A depressed Julien encounters a mesmerist named Dr. Window at the famed Moulin-Rouge nightclub, and he allows the doctor to experiment on him with his mesmeric powers. Julien's spirit is freed from his corporeal body and he goes on a mischievous spree around Paris, causing a string of humorous and frightening occurrences. The police come across Julien's body while he is out of it and believe he is dead, and Dr. Window is charged with the murder.

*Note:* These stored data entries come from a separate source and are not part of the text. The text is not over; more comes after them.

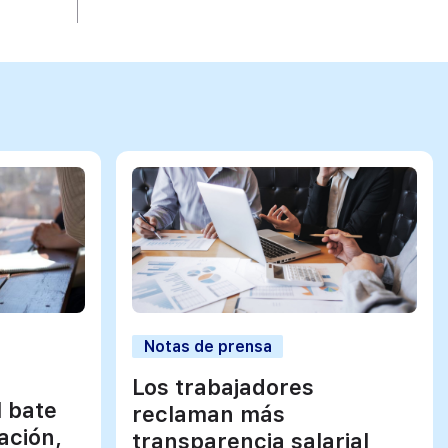
Notas de prensa
Los trabajadores
l bate
reclaman más
ación,
transparencia salarial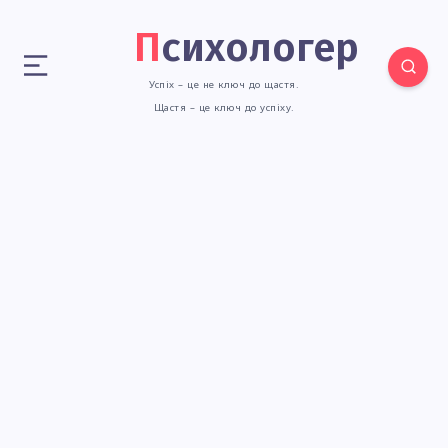
Психологер
Успіх – це не ключ до щастя.
Щастя – це ключ до успіху.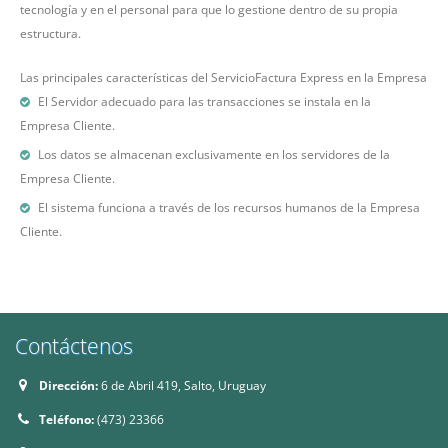
tecnología y en el personal para que lo gestione dentro de su propia
estructura.
Las principales características del ServicioFactura Express en la Empresa
El Servidor adecuado para las transacciones se instala en la
Empresa Cliente.
Los datos se almacenan exclusivamente en los servidores de la
Empresa Cliente.
El sistema funciona a través de los recursos humanos de la Empresa
Cliente.
Contáctenos
Dirección:
6 de Abril 419, Salto, Uruguay
Teléfono:
(473) 23366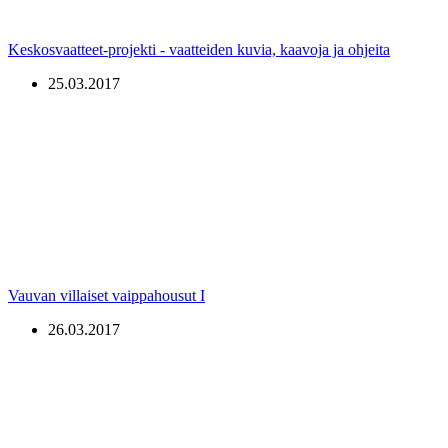
Keskosvaatteet-projekti - vaatteiden kuvia, kaavoja ja ohjeita
25.03.2017
Vauvan villaiset vaippahousut I
26.03.2017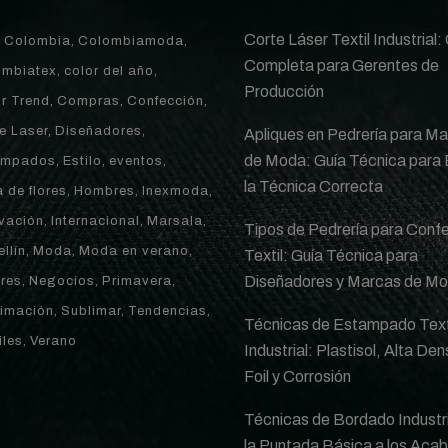
Corte Láser Textil Industrial:
Colombia
Colombiamoda
Completa para Gerentes de
ombiatex
color del año
Producción
r Trend
Compras
Confección
e Laser
Diseñadores
Apliques en Pedrería para M
de Moda: Guía Técnica para 
ampados
Estilo
eventos
la Técnica Correcta
a de flores
Hombres
Inexmoda
vación
Internacional
Marsala
Tipos de Pedrería para Conf
llín
Moda
Moda en verano
Textil: Guía Técnica para
Diseñadores y Marcas de M
res
Negocios
Primavera
imación
Sublimar
Tendencias
Técnicas de Estampado Text
iles
Verano
Industrial: Plastisol, Alta De
Foil y Corrosión
Técnicas de Bordado Industri
la Puntada Básica a los Aca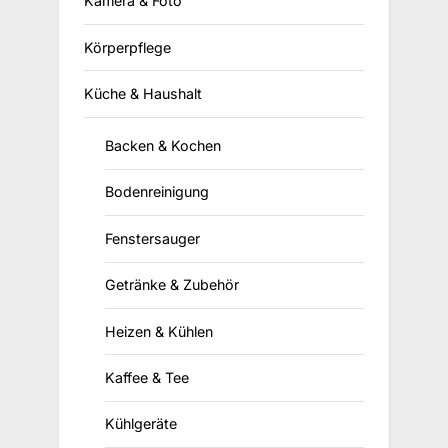
Kamera & Foto
Körperpflege
Küche & Haushalt
Backen & Kochen
Bodenreinigung
Fenstersauger
Getränke & Zubehör
Heizen & Kühlen
Kaffee & Tee
Kühlgeräte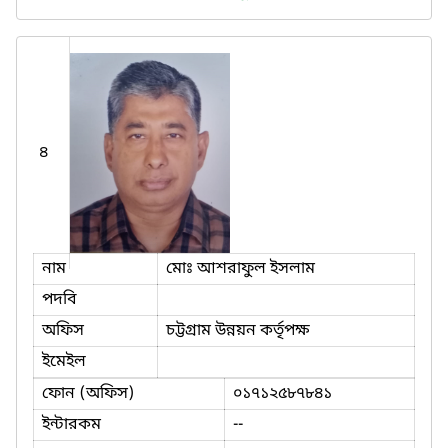
৪
নাম
মোঃ আশরাফুল ইসলাম
পদবি
অফিস
চট্টগ্রাম উন্নয়ন কর্তৃপক্ষ
ইমেইল
ফোন (অফিস)
০১৭১২৫৮৭৮৪১
ইন্টারকম
--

Julien discovers an autopsy is scheduled to be performed on his "corpse", and if this happens, his spirit will never be able to reenter it. Julien manages to get the incriminating evidence away from Gauthier and deliver it to Yvonne, then returns to his body just moments before the time of the proposed autopsy. Dr. Window is exonerated when Julien's corpse returns to life, and Julien ends up with Yvonne.

==Cast==
- Georges Vaultier as Julien Boissel, the Phantom
- Sandra Milovanoff as Yvonne Vincent
- Maurice Schutz as Victor Vincent, Yvonne's father
- Paul Ollivier as Dr. Window
- José Davert as Gauthier, the publisher/ blackmailer
- Madeleine Rodrigue as Jacqueline
- Albert Préjean as Jean Degland, reporter

==Bibliography==
- Celia McGerr. René Clair. Twayne Publishers, 1980.